“Jalan Jalan” é uma reunião de textos filosóficos, poéticos e pensamentos sobre a sociedade, acompanhados por fotografias do autor, que pretende ser uma etapa de descoberta, mais do que uma viagem física pelo mundo, segundo a editora, Companhia das Letras.
Das viagens que fez, Afonso Cruz trouxe a beleza das paisagens, dos campos de arroz, do verde omnipresente, dos templos hindus ou dos macacos zangados, mas trouxe também o título do livro, “Jalan Jalan”.
“Apesar da beleza da paisagem, uma das melhores coisas que trouxe de Bali foi uma oferta do João [um amigo local], que me embrulhou e ofereceu uma palavra, talvez duas: Jalan significa rua em indonésio, disse-me. Também significa andar. Jalan jalan, a repetição da palavra, que muitas vezes forma o plural, significa, neste caso, passear. Passear é andar duas vezes”, explicou à Lusa o escritor.
Para Afonso Cruz, passear não tem como objetivo chegar a um destino e não se mede pela distância nem pela técnica de caminhar, mas “pelo modo como a paisagem nos comoveu ou como o voo de um pássaro nos tocou”.
“Jalan Jalan” está cheio de episódios que de alguma maneira tocaram o escritor, por vezes pela violência, outras pela delicadeza e outras ainda porque se revelaram inusitadas ou iluminadoras.
Entre os episódios mais marcantes, Afonso Cruz conta o de um índio que ofereceu um queijo de ovelha de Évora à amante, a possibilidade de umas orações poderem ter casado dois hindus de castas diferentes, uma tempestade de pirilampos na Bolívia, tragédias que resultaram de extremismos ou conversas com vendedores de tapetes na Anatólia.

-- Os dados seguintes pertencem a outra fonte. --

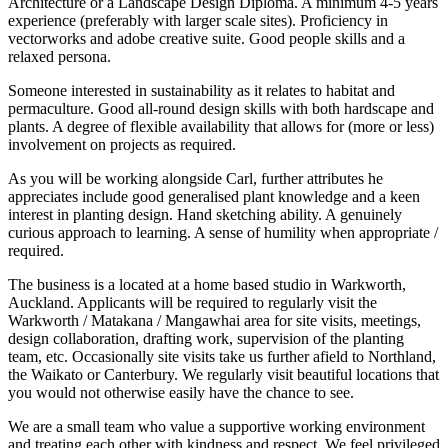
Architecture or a Landscape Design Diploma. A minimum 4-5 years
experience (preferably with larger scale sites). Proficiency in
vectorworks and adobe creative suite. Good people skills and a
relaxed persona.
Someone interested in sustainability as it relates to habitat and
permaculture. Good all-round design skills with both hardscape and
plants. A degree of flexible availability that allows for (more or less)
involvement on projects as required.
As you will be working alongside Carl, further attributes he
appreciates include good generalised plant knowledge and a keen
interest in planting design. Hand sketching ability. A genuinely
curious approach to learning. A sense of humility when appropriate /
required.
The business is a located at a home based studio in Warkworth,
Auckland. Applicants will be required to regularly visit the
Warkworth / Matakana / Mangawhai area for site visits, meetings,
design collaboration, drafting work, supervision of the planting
team, etc. Occasionally site visits take us further afield to Northland,
the Waikato or Canterbury. We regularly visit beautiful locations that
you would not otherwise easily have the chance to see.
We are a small team who value a supportive working environment
and treating each other with kindness and respect. We feel privileged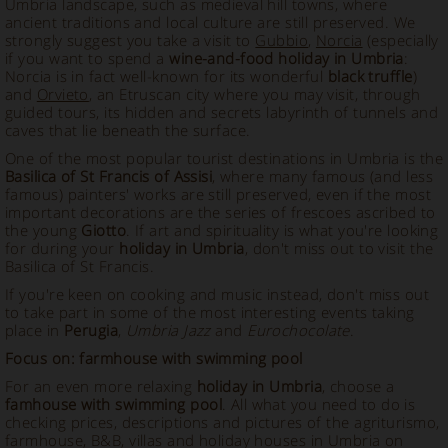
Umbria landscape, such as medieval hill towns, where
ancient traditions and local culture are still preserved. We
strongly suggest you take a visit to
Gubbio
,
Norcia
(especially
if you want to spend a
wine-and-food holiday in Umbria
:
Norcia is in fact well-known for its wonderful
black truffle
)
and
Orvieto
, an Etruscan city where you may visit, through
guided tours, its hidden and secrets labyrinth of tunnels and
caves that lie beneath the surface.
One of the most popular tourist destinations in Umbria is the
Basilica of St Francis of Assisi
, where many famous (and less
famous) painters' works are still preserved, even if the most
important decorations are the series of frescoes ascribed to
the young
Giotto
. If art and spirituality is what you're looking
for during your
holiday in Umbria
, don't miss out to visit the
Basilica of St Francis.
If you're keen on cooking and music instead, don't miss out
to take part in some of the most interesting events taking
place in
Perugia
,
Umbria Jazz
and
Eurochocolate
.
Focus on: farmhouse with swimming pool
For an even more relaxing
holiday in Umbria
, choose a
famhouse with swimming pool
. All what you need to do is
checking prices, descriptions and pictures of the agriturismo,
farmhouse, B&B, villas and holiday houses in Umbria on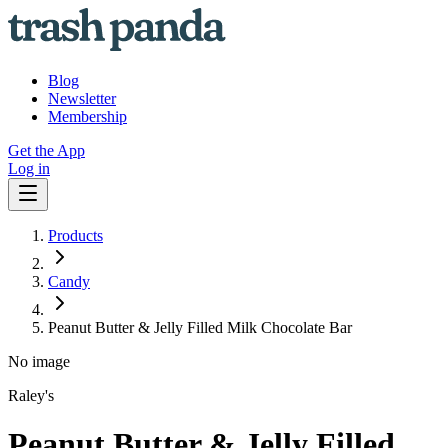
Blog
Newsletter
Membership
Get the App
Log in
Products
Candy
Peanut Butter & Jelly Filled Milk Chocolate Bar
No image
Raley's
Peanut Butter & Jelly Filled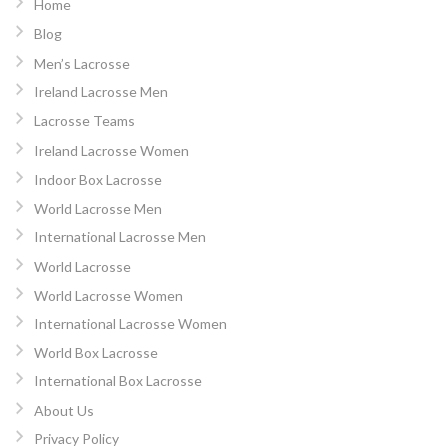
Home
Blog
Men’s Lacrosse
Ireland Lacrosse Men
Lacrosse Teams
Ireland Lacrosse Women
Indoor Box Lacrosse
World Lacrosse Men
International Lacrosse Men
World Lacrosse
World Lacrosse Women
International Lacrosse Women
World Box Lacrosse
International Box Lacrosse
About Us
Privacy Policy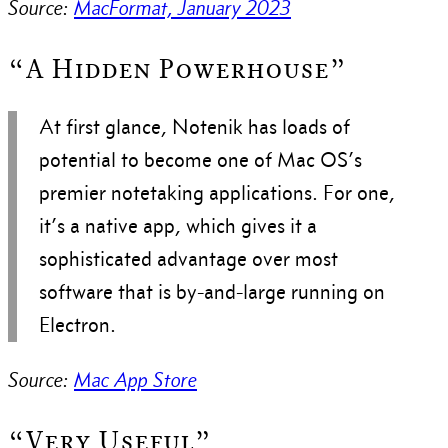
Source:
MacFormat, January 2023
“A Hidden Powerhouse”
At first glance, Notenik has loads of
potential to become one of Mac OS’s
premier notetaking applications. For one,
it’s a native app, which gives it a
sophisticated advantage over most
software that is by-and-large running on
Electron.
Source:
Mac App Store
“Very Useful”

“É um livro que anda à volta das coisas, sejam territoriais, ideias ou objetos. Essa viagem circular é importantíssima, pois é ela que permite observar o mundo de todos os ângulos possíveis ou concebíveis. Ao chegar ao lugar oposto de onde nos encontramos ou dando somente um passo para o lado, encontramos um novo ângulo do mundo, que pode mudar radicalmente a nossa experiência interior ou sensorial”, explicou.
Mas o ponto de partida para escrever “Jalan Jalan” está a montante, está nos livros que leu, que o impeliram a viajar para conhecer pessoalmente os lugares retratados, e de onde trouxe histórias, experiências e impressões, que verteu num novo livro.

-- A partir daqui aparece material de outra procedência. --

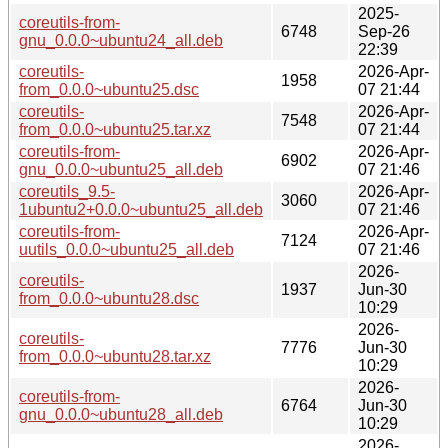
2025-
coreutils-from-
6748
Sep-26
gnu_0.0.0~ubuntu24_all.deb
22:39
coreutils-
2026-Apr-
1958
from_0.0.0~ubuntu25.dsc
07 21:44
coreutils-
2026-Apr-
7548
from_0.0.0~ubuntu25.tar.xz
07 21:44
coreutils-from-
2026-Apr-
6902
gnu_0.0.0~ubuntu25_all.deb
07 21:46
coreutils_9.5-
2026-Apr-
3060
1ubuntu2+0.0.0~ubuntu25_all.deb
07 21:46
coreutils-from-
2026-Apr-
7124
uutils_0.0.0~ubuntu25_all.deb
07 21:46
2026-
coreutils-
1937
Jun-30
from_0.0.0~ubuntu28.dsc
10:29
2026-
coreutils-
7776
Jun-30
from_0.0.0~ubuntu28.tar.xz
10:29
2026-
coreutils-from-
6764
Jun-30
gnu_0.0.0~ubuntu28_all.deb
10:29
2026-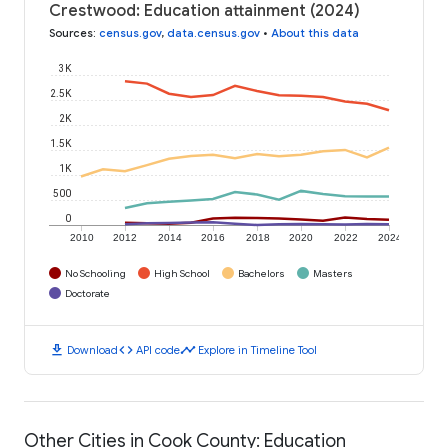
Crestwood: Education attainment (2024)
Sources
:
census.gov
,
data.census.gov
•
About this data
3K
2.5K
2K
1.5K
1K
500
0
2010
2012
2014
2016
2018
2020
2022
2024
No Schooling
High School
Bachelors
Masters
Doctorate
download
code
timeline
Download
API code
Explore in Timeline Tool
Other Cities in Cook County: Education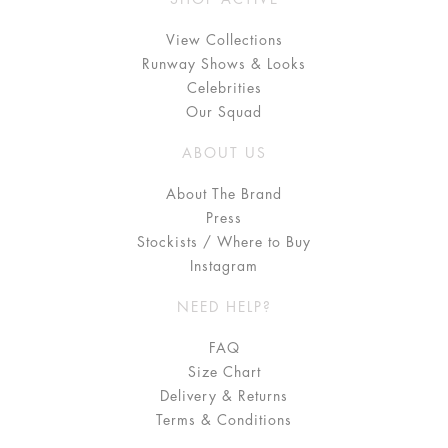
View Collections
Runway Shows & Looks
Celebrities
Our Squad
ABOUT US
About The Brand
Press
Stockists / Where to Buy
Instagram
NEED HELP?
FAQ
Size Chart
Delivery & Returns
Terms & Conditions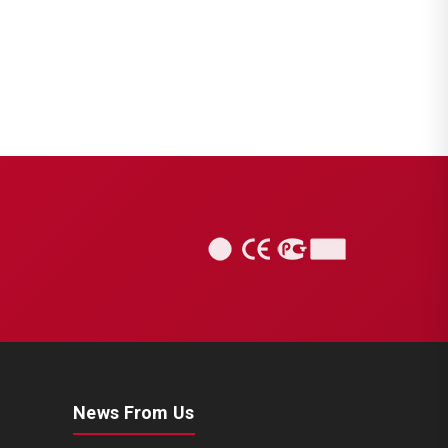
News From Us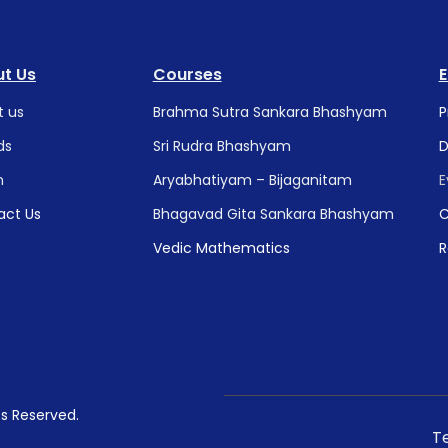
t Us
Courses
t us
Brahma Sutra Sankara Bhashyam
P
ds
Sri Rudra Bhashyam
D
m
Aryabhatiyam – Bijaganitam
E
act Us
Bhagavad Gita Sankara Bhashyam
C
Vedic Mathematics
R
hts Reserved.
T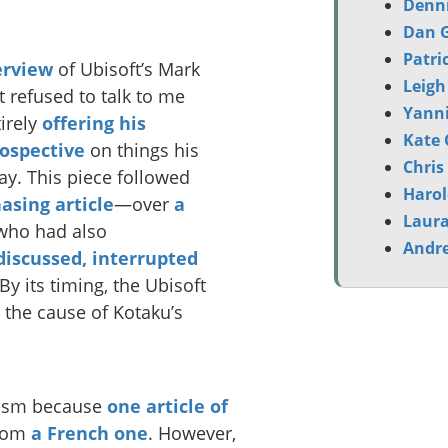
Denni
Dan G
Patri
erview
of Ubisoft’s Mark
Leigh
 refused to talk to me
Yanni
irely
offering his
Kate 
rospective
on things his
Chris
say. This piece followed
Harol
asing article
—over
a
Laura
who had also
Andr
discussed, interrupted
By its timing, the Ubisoft
the cause of Kotaku’s
rism because
one article of
from
a French one
. However,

Esta é uma experiência que resulta “circular”, como a descreve o autor.
“Comecei a viajar por causa dos livros. E, claro, houve viagens que me fizeram ler. O ‘Jalan Jalan’ também é um círculo, não só porque faz dialogar a viagem física com a leitura, como também tem como fio condutor essa reciprocidade que resulta da circularidade das viagens”, afirmou.
Só que as experiências das suas viagens nem sempre corresponderam às expectativas que criara a partir do que lera.
“A leitura do mundo é em tudo semelhante à leitura de um livro: depende do leitor. A cultura dos autores é também uma lente de distorção. A profundidade de uma experiência qualquer terá sempre a profundidade do próprio fruidor”, considera Afonso Cruz.
Para sustentar a ideia, socorre-se de uma frase de Espinoza: “Se um triângulo falasse, descreveria Deus como um ser essencialmente triangular”.
Várias vezes premiado, Afonso Cruz é, além de escritor, ilustrador, cineasta e músico da banda The Soaked Lamb.